Мадемуазель де Флорвиль попросила позволения съездить в Париж, дабы в последний раз испросить совета у своего благодетеля, пообещав, что сама она отныне не станет чинить препятствий их браку. Господин де Курваль не мог отказать ей в стремлении воздать дань уважения своему покровителю; она уехала и неделю спустя вернулась вместе с Сен-Пра. Господин де Курваль осыпал того любезностями; в самой обходительной манере засвидетельствовал он господину де Сен-Пра, насколько польщен возможностью связать свою судьбу с его подопечной, и просил того по-прежнему удостаивать сию прелестную особу звания родственницы. Сен-Пра должным образом отвечал на знаки внимания со стороны господина де Курваля и крайне благоприятно отзывался о характере мадемуазель де Флорвиль.

Наконец настал столь желанный для Курваля день. Началась церемония бракосочетания. Во время чтения брачного контракта он был приятно удивлен, узнав, что господин де Сен-Пра, никого не предупредив, в честь этой свадьбы добавил четыре тысячи ливров ренты к пенсиону мадемуазель де Флорвиль, тем самым удвоив его, и также после своей смерти отказывал ей по завещанию сто тысяч франков.
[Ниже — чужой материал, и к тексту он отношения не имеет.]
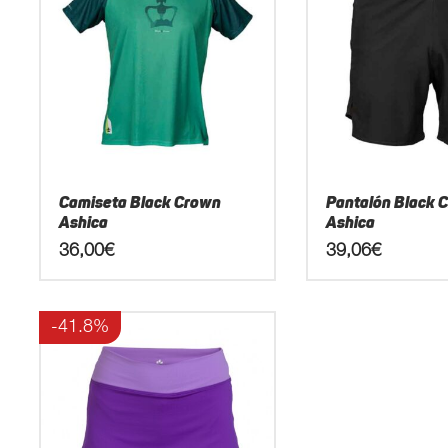
Camiseta Black Crown
Pantalón Black 
Ashica
Ashica
36,00
€
39,06
€
Este
Este
producto
producto
-41.8%
tiene
tiene
múltiples
múltiples
variantes.
variantes.
Las
Las
opciones
opciones
se
se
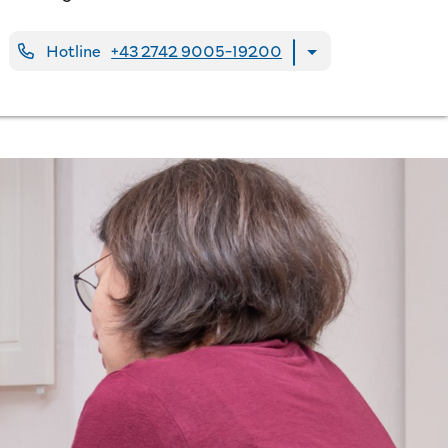
Hotline
+43 2742 9005-19200
Mehr zur Hotline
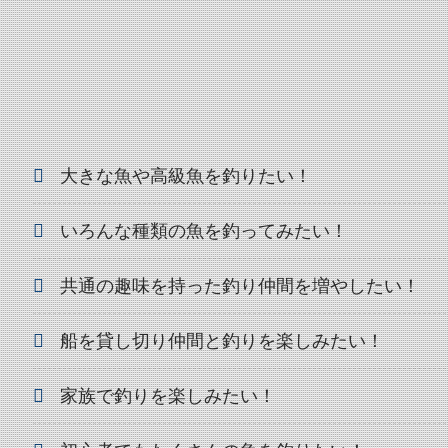
大きな魚や高級魚を釣りたい！
いろんな種類の魚を釣ってみたい！
共通の趣味を持った釣り仲間を増やしたい！
船を貸し切り仲間と釣りを楽しみたい！
家族で釣りを楽しみたい！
Прекрасная девушка обливалась слезами, видя новые милости своего покровителя. В глубине души она чувствовала себя польщенной, что может предложить тому, кто взял на себя заботу о ней, состояние, примерно равное его собственному.

Приветливость, чистая радость, взаимные проявления уважения и привязанности царили в этом супружестве… роковом супружестве, горящий факел которого уже начали тайно загашать яростные Фурии.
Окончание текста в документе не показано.